Return every line from the records below that has the word "between".

• **Input for this task**:
------------------------------------------------------------------------

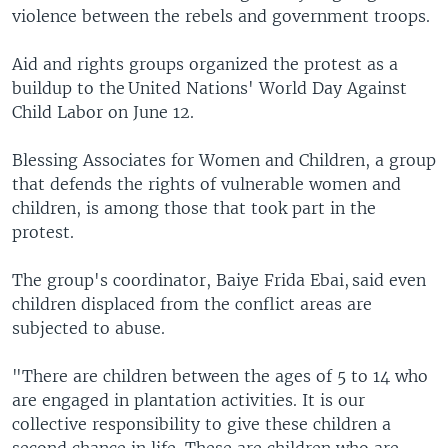
violence between the rebels and government troops.
Aid and rights groups organized the protest as a
buildup to the United Nations' World Day Against
Child Labor on June 12.
Blessing Associates for Women and Children, a group
that defends the rights of vulnerable women and
children, is among those that took part in the
protest.
The group's coordinator, Baiye Frida Ebai, said even
children displaced from the conflict areas are
subjected to abuse.
"There are children between the ages of 5 to 14 who
are engaged in plantation activities. It is our
collective responsibility to give these children a
second chance in life. These are children who are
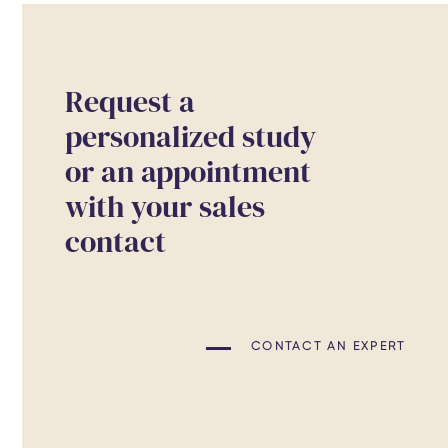
Request a
personalized study
or an appointment
with your sales
contact
CONTACT AN EXPERT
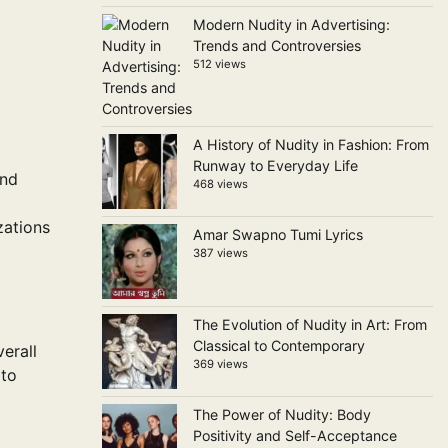
Modern Nudity in Advertising:
Trends and Controversies
512 views
A History of Nudity in Fashion: From
Runway to Everyday Life
and
468 views
zations
Amar Swapno Tumi Lyrics
387 views
The Evolution of Nudity in Art: From
Classical to Contemporary
erall
369 views
 to
The Power of Nudity: Body
Positivity and Self-Acceptance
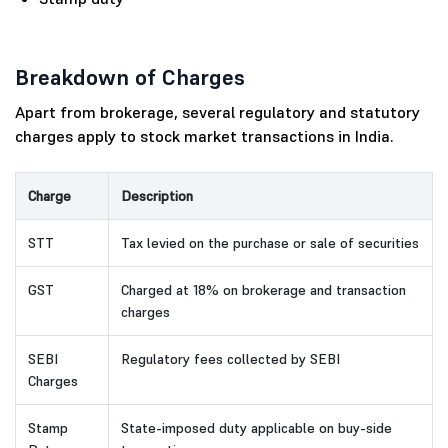
Breakdown of Charges
Apart from brokerage, several regulatory and statutory
charges apply to stock market transactions in India.
Charge
Description
STT
Tax levied on the purchase or sale of securities
GST
Charged at 18% on brokerage and transaction
charges
SEBI
Regulatory fees collected by SEBI
Charges
Stamp
State-imposed duty applicable on buy-side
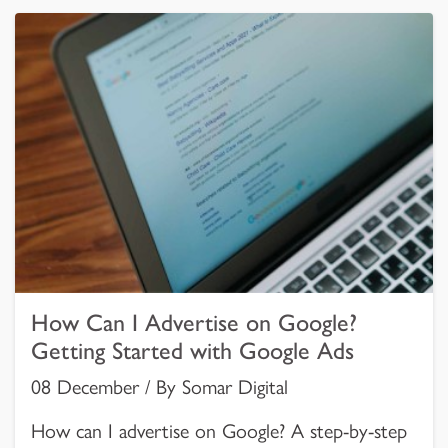
How Can I Advertise on Google?
Getting Started with Google Ads
08 December / By Somar Digital
How can I advertise on Google? A step-by-step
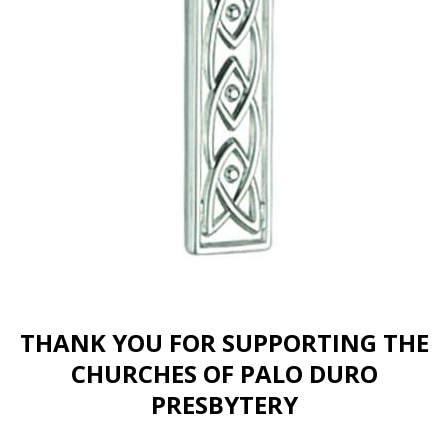
THANK YOU FOR SUPPORTING THE
CHURCHES OF PALO DURO
PRESBYTERY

------------------------------------------------------------------------

• **Your response**:
violence between the rebels and government troops.
"There are children between the ages of 5 to 14 who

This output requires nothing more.